Classification analysis of the inpatient benefit rate inequity contribution for NCMS enrollees

Fig. 2
figure 2

Classification analysis of the inpatient compensation fee inequity contribution for NCMS enrollees

Table 5 presents the horizontal inequity of the inpatient benefit of NCMS enrollees. It should be noted that the horizontal inequity indices of the inpatient benefit rate of the enrollees in Shaanxi province, as well as Shanbei, Guanzhong, and Shannan regions, were 0.0983, 0.0622, 0.0818 and 0.1333, respectively. The horizontal inequity indices were positive, indicating that there was inequity to the rich in the rate of inpatient benefit, which means that the rich received more hospital reimbursements than the poor in the face of the same need for health services. It was also observed that the horizontal inequity indices of the inpatient compensation fee in Shaanxi province, as well as the Shanbei, Guanzhong and Shannan regions, were 0.1827, 0.2550, 0.1493 and 0.1691, respectively. The horizontal inequity indices were positive, indicating that horizontal inequity existed in compensation fee reception, especially for the rich; the rich received more hospital reimbursements than the poor with the same need for health services.

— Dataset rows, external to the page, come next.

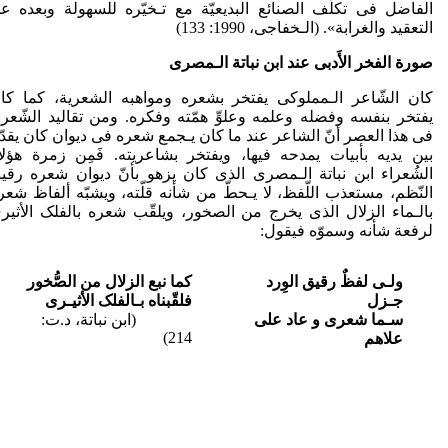
الفاضل فی تکلّف الصنائع البدیعیّة مع تـخیّره للسهولة وبعده ع
التعقید والغرابة». (الـخفاجی، 1990: 133)
صورة الفخر الأَدبی عند ابن نباتة الـمصری
کان الشّاعر الـمملوکی یفتخر بشعره ومواهبه الشعریة، کما کا
یفتخر بنفسه وفضله وعلمه وعلوِّ همّته وفکره. ومن تقالید الشّعرا
فی هذا العصر أنّ الشاعر عند ما کان یـجمع شعره فی دیوان کان یقدّ
بین یدیه بأبیات یمدحه فیها، ویفتخر بشاعریته. فَمِن زمرة هؤلا
الشُعراء ابن نباتة الـمصری الذی کان یزهو بأنّ دیوان شعره رقی
النّظم، مستعذب اللّفظ، لا یـحطّ من شأنه قلّته، ویشبّه ألفاظ شعر
بالـماء الزلال الذی یخرج من الصخور، ویلقّب شعره بالفلک الأثیر
لرفعة شأنه وسموّه فیقول:
ولـی لفظٌ رقیق الوِرد
کما نبع الزلال من الصُّخور
جـزل
فلقّبناه بـالفلک الأثیـری
سـما شعری و عاد علی
(ابن نباتة، د.ت:
214)
علاهم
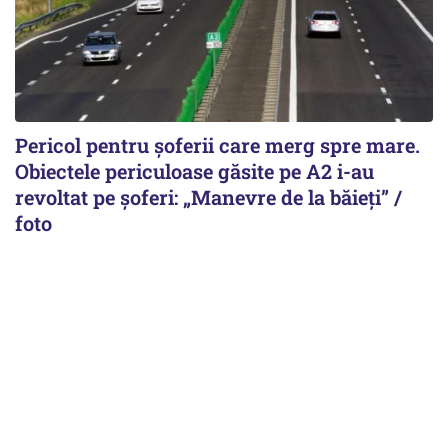
Pericol pentru șoferii care merg spre mare.
Obiectele periculoase găsite pe A2 i-au
revoltat pe șoferi: „Manevre de la băieți” /
foto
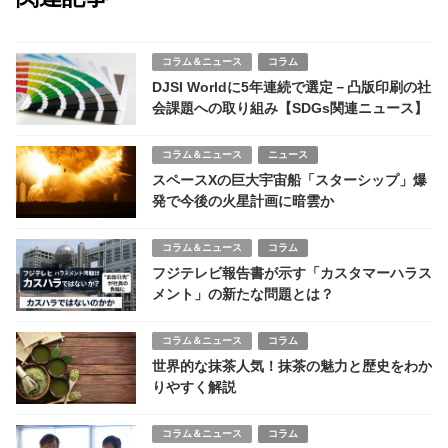
コラム＆ニュース
コラム
DJSI Worldに5年連続で選定－凸版印刷の社
会課題への取り組み【SDGs関連ニュース】
コラム＆ニュース
ニュース
スペースXの巨大宇宙船「スターシップ」爆
発で今後の火星計画に暗雲か
コラム＆ニュース
コラム
フジテレビ報告書が示す「カスタマーハラス
メント」の新たな問題とは？
コラム＆ニュース
コラム
世界的な抹茶人気！抹茶の魅力と歴史をわか
りやすく解説
コラム＆ニュース
コラム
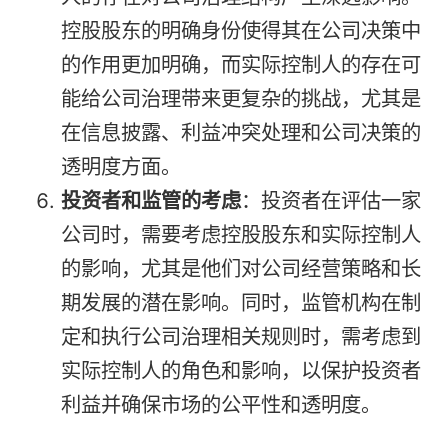
控股股东的明确身份使得其在公司决策中
的作用更加明确，而实际控制人的存在可
能给公司治理带来更复杂的挑战，尤其是
在信息披露、利益冲突处理和公司决策的
透明度方面。
投资者和监管的考虑
：投资者在评估一家
公司时，需要考虑控股股东和实际控制人
的影响，尤其是他们对公司经营策略和长
期发展的潜在影响。同时，监管机构在制
定和执行公司治理相关规则时，需考虑到
实际控制人的角色和影响，以保护投资者
利益并确保市场的公平性和透明度。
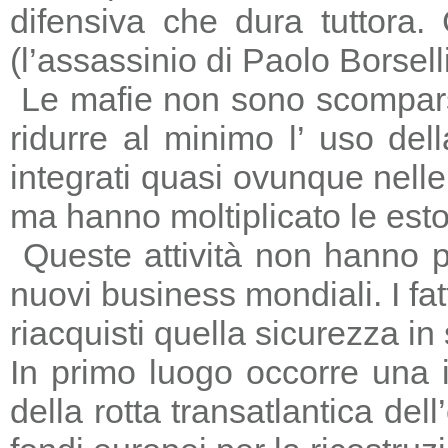
difensiva che dura tuttora
(l’assassinio di Paolo Borsell
Le mafie non sono scomparse,
ridurre al minimo l’ uso del
integrati quasi ovunque nelle 
ma hanno moltiplicato le estors
Queste attività non hanno p
nuovi business mondiali. I fat
riacquisti quella sicurezza in
In primo luogo occorre una i
della rotta transatlantica del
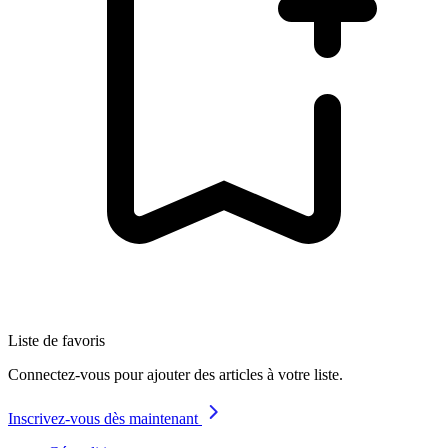
Liste de favoris
Connectez-vous pour ajouter des articles à votre liste.
Inscrivez-vous dès maintenant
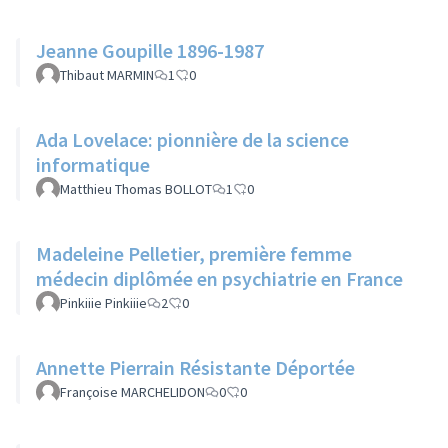
Jeanne Goupille 1896-1987
Thibaut MARMIN
1
0
Ada Lovelace: pionnière de la science
informatique
Matthieu Thomas BOLLOT
1
0
Madeleine Pelletier, première femme
médecin diplômée en psychiatrie en France
Pinkiiie Pinkiiie
2
0
Annette Pierrain Résistante Déportée
Françoise MARCHELIDON
0
0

Table 5 Horizontal inequity of inpatient benefit for NCMS enrollees

Discussion

The data used in this study were obtained from the fifth National Health Service Survey (NHSS) in Shaanxi province in 2013. The survey was conducted by stratified cluster sampling and indicated sufficient representativeness after the Marye Index test. Regarding the education level, the proportion of enrollees with primary school education or below (44.62%) and junior high school education (41.17%) accounted for the overwhelming majority of enrollees. Only a small number of enrollees (14.21%) had a high school education or above, which was lower than the proportion of rural residents with a senior high school education or above in 2013 (15.40%), implying a relatively low education level of NCMS enrollees.

This study also found that women had higher rates of inpatient benefits than men (the sex ratio was 0.94:1) for at least two reasons. First, the relatively poor health status of women prompted their use of hospital services [26]. Women are subjected to both work and family pressure in a contemporary society, which gradually causes damage to their physical and psychological health. Diseases such as breast cancer, cervical cancer and others emerged more frequently in women in recent years, leading to more use of hospital services and thus benefits from NCMS health insurance. Second, women are also hospitalized for normal childbirth delivery, thereby further increasing the rate of inpatient benefits. The rate of inpatient benefits for enrollees aged 45–59 was slightly lower than that of enrollees aged 15–44, and the rate of inpatient benefits for enrollees over 59 was higher than that of residents aged 15–44. Compared with the 15–44-year-old population, enrollees over 59 years had a poorer health status and physical fitness, thus contributing to their use of hospital services and more benefits; the 45–59-year-old population was healthier than the 59-year-old population. In addition, their views and values were more conservative and economical. Thus, for some diseases requiring hospitalization, more outpatient treatment or self-treatment with fewer costs would be a primary choice for them, resulting in the lower rate of inpatient benefits.

We also found an interesting phenomenon: compared to the married, divorced or widowed enrollees, unmarried enrollees mostly aged between 15 to 25 years old maintained good health, used fewer hospital services and had a lower inpatient benefit rate.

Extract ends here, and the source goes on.